Emergence of an antigenically drifted and reassorted influenza B virus at the end of the 2024–25 influenza season
Elgin Akin, David A. Villafuerte, Anne P. Werner, Matthew Pinsley, Corinne A. Pierce, Amary Fall, Omar Abdullah, Julie M. Norton, Richard E. Rothman, Katherine Z. J. Fenstermacher, Yu-Nong Gong, Eili Klein, Heba H. Mostafa, Andrew PekoszABSTRACT
Influenza B virus (IBV) is a significant contributor to annual and severe cases of influenza, particularly in the young and elderly. Late in the 2024–25 Northern Hemisphere influenza season, a surge of IBV cases was identified in the Johns Hopkins Hospital Systems. The IBV responsible for the surge, C.3.1/re, was a clade C.3 virus that had reassorted with clade C.5.1 viruses and acquired the D197N mutation in hemagglutinin, restoring a putative N-linked glycan predicted to mask a key neutralizing antibody epitope. The C.3.1/re viruses preferentially infected children but showed no significant change in disease severity. C.3.1/re viruses were poorly neutralized by pre- and post-influenza vaccination serum in a human cohort. The removal of the glycan at residue 197 restored neutralizing antibody recognition. The C.3.1/re IBV genotype that emerged late in the 2024–25 influenza season was antigenically mismatched with IBV vaccine strains for the 2025 and 2026 Southern hemisphere, as well as the 2025–26 Northern Hemisphere influenza seasons. While the 2026–27 Northern Hemisphere vaccine strain is a C.3.1/re, the egg-adapted isolate selected (B/Tokyo/EIS13-175/2025) lacks the 197 glycosylation which is predicted to have poor recognition with circulating IBV clades. Phylogenetic analysis of currently circulating IBVs shows a diversification of circulating C.3 clades with multiple reassortment events between C.3 and C.5 clades in addition to independent acquisitions of D197N mutations, suggesting IBV is going through a period of significant antigenic and genetic expansion.
IMPORTANCE
Influenza B viruses are undergoing a period of antigenic and genetic expansion, with several reassorted viruses emerging that also contain point mutations in key hemagglutinin antigenic sites proximal to the receptor binding domain.

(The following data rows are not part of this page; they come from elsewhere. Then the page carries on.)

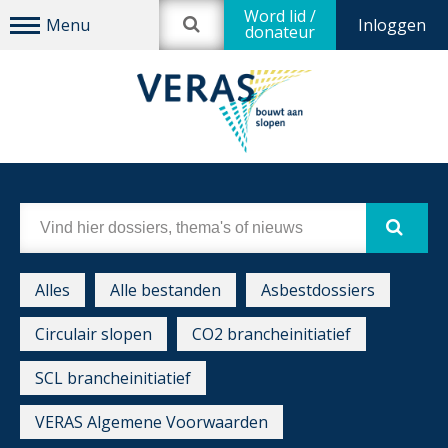
Word lid /
Inloggen
donateur
Alles
Alle bestanden
Asbestdossiers
Circulair slopen
CO2 brancheinitiatief
SCL brancheinitiatief
VERAS Algemene Voorwaarden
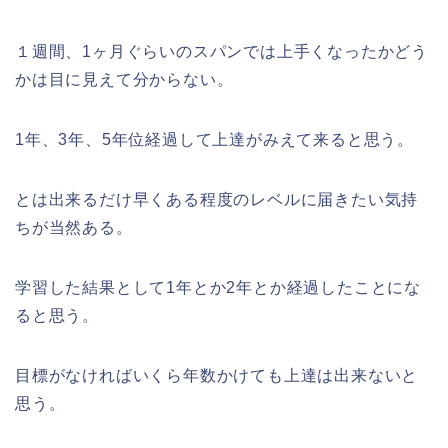
１週間、1ヶ月ぐらいのスパンでは上手くなったかどう
かは目に見えて分からない。
1年、3年、5年位経過して上達がみえて来ると思う。
とは出来るだけ早くある程度のレベルに届きたい気持
ちが当然ある。
学習した結果として1年とか2年とか経過したことにな
ると思う。
目標がなければいくら年数かけても上達は出来ないと
思う。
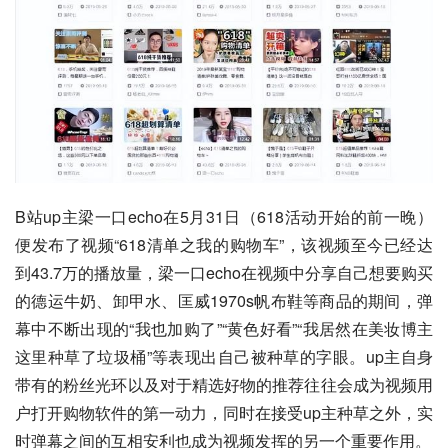
B站up主梁一口echo在5月31日（618活动开始的前一晚）
便发布了视频“618清单之我的购物车”，该视频至今已经达
到43.7万的播放量，梁一口echo在视频中分享自己想要购买
的德运牛奶、卸甲水、匡威1970s帆布鞋等商品的期间，弹
幕中不断出现的“我也加购了”“黄色好看”“我居然在美妆博主
这里种草了垃圾桶”等表现出自己被种草的字眼。up主自身
带有的粉丝光环以及对于精选好物的推荐往往会成为视频用
户打开购物软件的第一动力，同时在接受up主种草之外，实
时弹幕之间的互相安利也成为视频发挥的另一个重要作用。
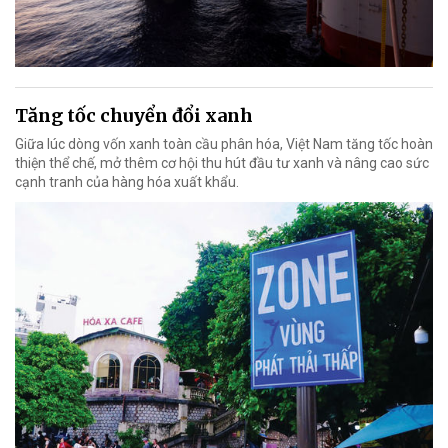
Tăng tốc chuyển đổi xanh
Giữa lúc dòng vốn xanh toàn cầu phân hóa, Việt Nam tăng tốc hoàn
thiện thể chế, mở thêm cơ hội thu hút đầu tư xanh và nâng cao sức
cạnh tranh của hàng hóa xuất khẩu.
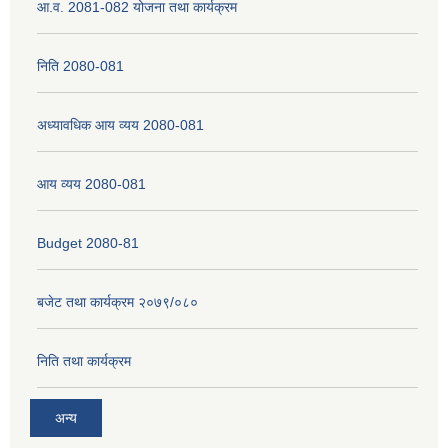
आ.व. 2081-082 योजना तथा कार्यक्रम
निति 2080-081
अध्यावधिक आय व्यय 2080-081
आय व्यय 2080-081
Budget 2080-81
बजेट तथा कार्यक्रम २०७९/०८०
निति तथा कार्यक्रम
अन्य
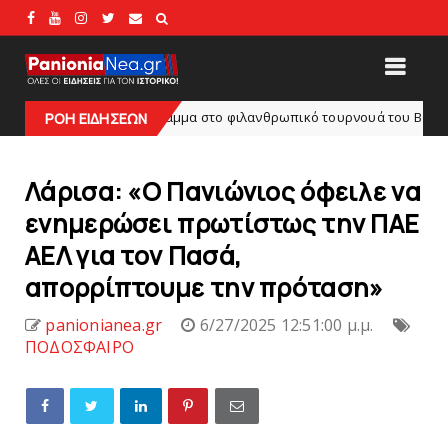
ο πρόγραμμα στο φιλανθρωπικό τουρνουά του Bόλου
ΡΟΗ ΕΙΔΗΣΕΩΝ
HEADLINES
Λάρισα: «O Πανιώνιος όφειλε να
ενημερώσει πρωτίστως την ΠΑΕ
ΑΕΛ για τον Πασά,
απορρίπτουμε την πρόταση»
panionianea.gr
6/27/2025 12:51:00 μ.μ.
ΠΟΔΟΣΦΑΙΡΟ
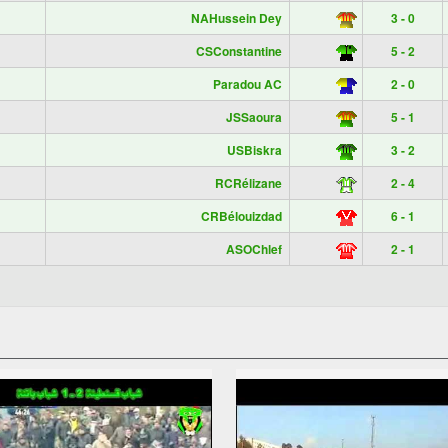
NAHussein Dey
3 - 0
CSConstantine
5 - 2
Paradou AC
2 - 0
JSSaoura
5 - 1
USBiskra
3 - 2
RCRélizane
2 - 4
CRBélouizdad
6 - 1
ASOChlef
2 - 1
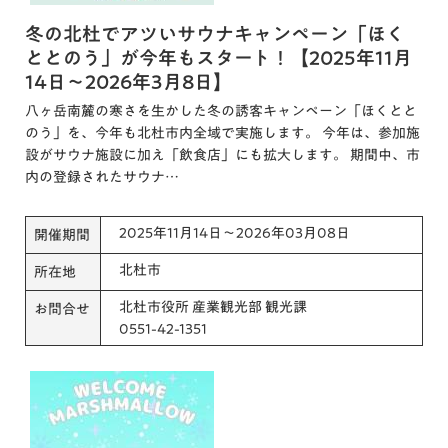
冬の北杜でアツいサウナキャンペーン「ほく
ととのう」が今年もスタート！【2025年11月
14日～2026年3月8日】
八ヶ岳南麓の寒さを生かした冬の誘客キャンペーン「ほくとと
のう」を、今年も北杜市内全域で実施します。 今年は、参加施
設がサウナ施設に加え「飲食店」にも拡大します。 期間中、市
内の登録されたサウナ…
2025年11月14日～2026年03月08日
開催期間
北杜市
所在地
北杜市役所 産業観光部 観光課
お問合せ
0551-42-1351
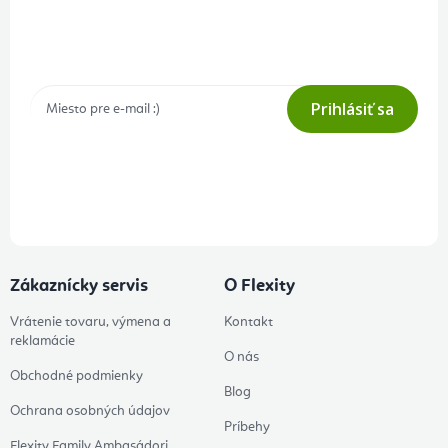
Prihlásenie odberu newslettera
Tajné akcie, výpredaje a súťaže na váš e-mail
Prihlásiť sa
Prihlásením odberu súhlasíte s
podmienkami ochrany osobných
údajov
Zákaznícky servis
O Flexity
Vrátenie tovaru, výmena a
Kontakt
reklamácie
O nás
Obchodné podmienky
Blog
Ochrana osobných údajov
Príbehy
Flexity Family Ambasádori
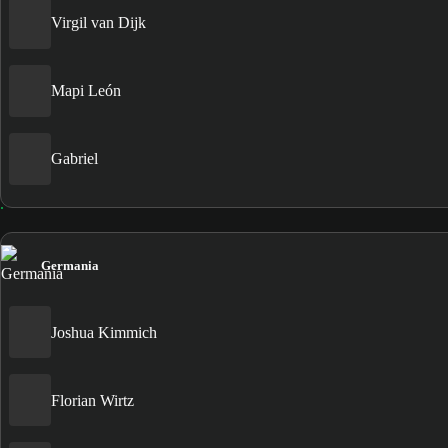
Virgil van Dijk
Mapi León
Gabriel
Germania
Joshua Kimmich
Florian Wirtz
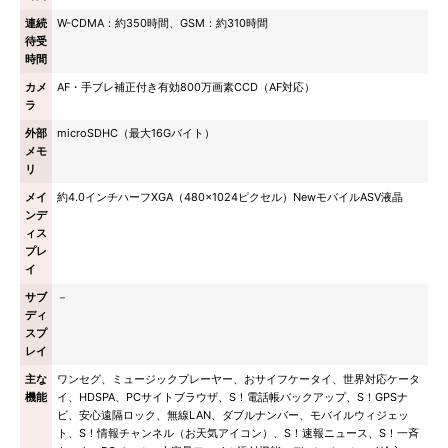
連続
W-CDMA：約350時間、GSM：約310時間
待受
時間
カメ
AF・手ブレ補正付き有効800万画素CCD（AF対応）
ラ
外部
microSDHC（最大16Gバイト）
メモ
リ
メイ
約4.0インチハーフXGA（480×1024ピクセル）NewモバイルASV液晶
ンデ
ィス
プレ
イ
サブ
－
ディ
スプ
レイ
主な
ワンセグ、ミュージックプレーヤー、おサイフケータイ、世界対応ケータ
機能
イ、HDSPA、PCサイトブラウザ、S！電話帳バックアップ、S！GPSナ
ビ、安心遠隔ロック、無線LAN、ダブルナンバー、モバイルウィジェッ
ト、S！情報チャンネル（お天気アイコン）、S！速報ニュース、S！一斉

This has important impacts on vaccine strain choice, as only one IBV component is included in current influenza vaccines. We demonstrate a significant shift in the demographics of IBV-infected individuals with the emergence of the antigenically drifted and reassorted IBV C.3.1/re. Furthermore, we show that 197 glycosylation of hemagglutinin is critical for C.3.1/re antigenic drift, and we document several emergent C.3 reassortments encoding the D197N mutation. With the IBV vaccine component for the Northern Hemisphere 2026–27 season having lost a key N-linked glycan on the hemagglutinin protein, and multiple independent emergences of antigenically drifted and reassorted viruses, attention to IBV infections should be increased in the upcoming Southern and Northern hemisphere influenza seasons.